The always-on devices show what may be possible in the future of the Internet of Things but also highlight the dangers.
As a Google Explorer, Anthony Pettenon wears his enthusiasm for technology on his face.
A member of Google’s program to expose its always-on Glass devices to the real world, the sophomore at the University of Tampa in Florida regularly wears the devices to class and out around the city. People are not worried about being around an always-on device, while the convenience and connectedness of the device is just cool, Pettenon says.
“It is cooler because you are wearing technology, rather than holding it,” Pettenon said. “Things are a lot faster—you can instantly take a picture or video and upload it right away.”
Yet those same benefits also make the devices more of a privacy and security risk for people and organizations.
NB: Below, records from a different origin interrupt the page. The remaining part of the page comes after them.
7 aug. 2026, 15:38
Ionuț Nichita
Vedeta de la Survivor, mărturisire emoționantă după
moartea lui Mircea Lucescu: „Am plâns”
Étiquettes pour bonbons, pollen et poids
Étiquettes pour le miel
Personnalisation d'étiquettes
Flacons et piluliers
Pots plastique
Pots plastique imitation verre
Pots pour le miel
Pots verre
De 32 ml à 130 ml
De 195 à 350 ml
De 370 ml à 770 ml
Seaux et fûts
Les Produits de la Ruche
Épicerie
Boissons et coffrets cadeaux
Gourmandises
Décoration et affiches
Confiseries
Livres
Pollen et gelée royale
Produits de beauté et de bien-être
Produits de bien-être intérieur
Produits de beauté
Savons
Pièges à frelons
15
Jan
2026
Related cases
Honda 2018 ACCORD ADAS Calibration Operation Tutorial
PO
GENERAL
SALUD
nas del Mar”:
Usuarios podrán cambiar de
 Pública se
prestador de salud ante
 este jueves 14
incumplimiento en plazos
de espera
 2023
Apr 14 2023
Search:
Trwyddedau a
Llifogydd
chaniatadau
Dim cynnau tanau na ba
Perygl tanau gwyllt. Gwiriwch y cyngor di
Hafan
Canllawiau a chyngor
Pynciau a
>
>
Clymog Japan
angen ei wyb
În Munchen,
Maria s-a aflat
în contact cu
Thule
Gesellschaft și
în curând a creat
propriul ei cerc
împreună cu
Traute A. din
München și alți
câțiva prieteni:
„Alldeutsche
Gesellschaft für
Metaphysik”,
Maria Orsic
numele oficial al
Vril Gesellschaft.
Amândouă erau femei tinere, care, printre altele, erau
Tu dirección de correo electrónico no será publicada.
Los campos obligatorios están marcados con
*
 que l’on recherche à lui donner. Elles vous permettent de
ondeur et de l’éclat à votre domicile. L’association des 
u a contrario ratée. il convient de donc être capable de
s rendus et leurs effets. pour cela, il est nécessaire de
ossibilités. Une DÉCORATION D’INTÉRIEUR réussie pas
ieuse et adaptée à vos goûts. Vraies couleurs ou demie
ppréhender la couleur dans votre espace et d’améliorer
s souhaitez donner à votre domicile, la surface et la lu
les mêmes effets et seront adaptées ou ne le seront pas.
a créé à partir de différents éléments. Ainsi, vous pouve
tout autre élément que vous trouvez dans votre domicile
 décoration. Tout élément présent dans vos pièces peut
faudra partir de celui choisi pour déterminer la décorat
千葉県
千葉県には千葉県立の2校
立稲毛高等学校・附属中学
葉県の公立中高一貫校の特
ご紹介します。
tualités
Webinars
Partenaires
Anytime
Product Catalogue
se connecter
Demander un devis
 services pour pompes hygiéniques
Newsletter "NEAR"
Google Glass is one of the more well-known examples of the Internet of Things, devices that keep people connected to the Internet as they move about their daily lives.
While the increased convenience has sold many people, such as Pettenon, on the benefits of sustained connectivity, technologists and security researchers are warning that there could be serious security and privacy implications.
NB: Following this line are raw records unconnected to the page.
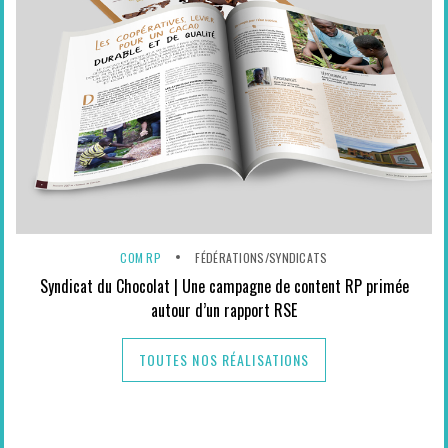
COM RP
FÉDÉRATIONS/SYNDICATS
Syndicat du Chocolat | Une campagne de content RP primée
autour d’un rapport RSE
TOUTES NOS RÉALISATIONS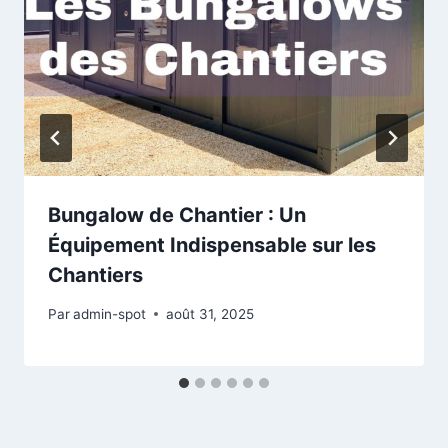
Bungalow de Chantier : Un
Équipement Indispensable sur les
Chantiers
Par
admin-spot
août 31, 2025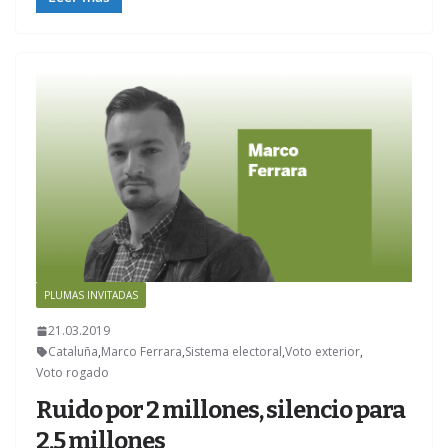
PLUMAS INVITADAS
Z
21.03.2019
Cataluña
,
Marco Ferrara
,
Sistema electoral
,
Voto exterior
,
Voto rogado
Ruido por 2 millones, silencio para
2,5 millones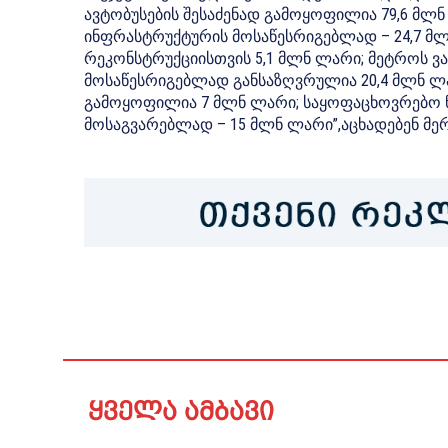
ავტობუსების შესაძენად გამოყოფილია 79,6 მლნ 
ინფრასტრუქტურის მოსაწესრიგებლად – 24,7 მ
რეკონსტრუქციისთვის 5,1 მლნ ლარი; მეტროს ვ
მოსაწესრიგებლად განსაზღვრულია 20,4 მლნ ლარ
გამოყოფილია 7 მლნ ლარი; საყოფაცხოვრებო 
მოსაგვარებლად – 15 მლნ ლარი”,აცხადებენ მერ
ყველა ამბავი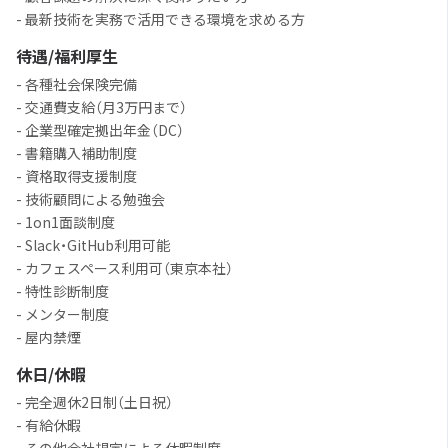
- 最新技術を実務で活用できる環境を求める方
待遇/福利厚生
- 各種社会保険完備
- 交通費支給（月3万円まで）
- 企業型確定拠出年金（DC）
- 書籍購入補助制度
- 資格取得支援制度
- 技術顧問による勉強会
- 1on1面談制度
- Slack・GitHub利用可能
- カフェスペース利用可（東京本社）
- 特性診断制度
- メンター制度
- 屋内禁煙
休日/休暇
- 完全週休2日制（土日祝）
- 有給休暇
At the Black Hat security conference in July, for example, security researcher Brendan O’Connor showed off an inexpensive system of wireless sensors and analysis algorithms that could allow anyone to track the movements of a large number of people around a city by listening for signals from their mobile devices.
Dubbed CreepyDOL, the system highlights how much information people leak into the digital world just by walking around with a smartphone or tablet. When smartphones search for a wireless access point they send out enough information to be tracked, while a variety of popular applications send out even more personal data without encryption.
“We are leaking too much data for random reasons,” O’Connor told attendees.
Many of the users of such technology do not realize how much information they are broadcasting.
For Pettenon, for example, there is little difference from the always-on Google Glass device and today’s ever-present smartphones, despite the fact that he is sending out far more photos, video and other data on every aspect of his life.
“I don’t think the privacy concerns are that great because there are other devices out there that you can do the same exact thing,” Pettenon said.
Connected devices, such as Google Glass, will only make the problem worse unless steps are taken to prevent leakage. Users still do not recognize that they are carrying around what essentially is a mobile sensor suite.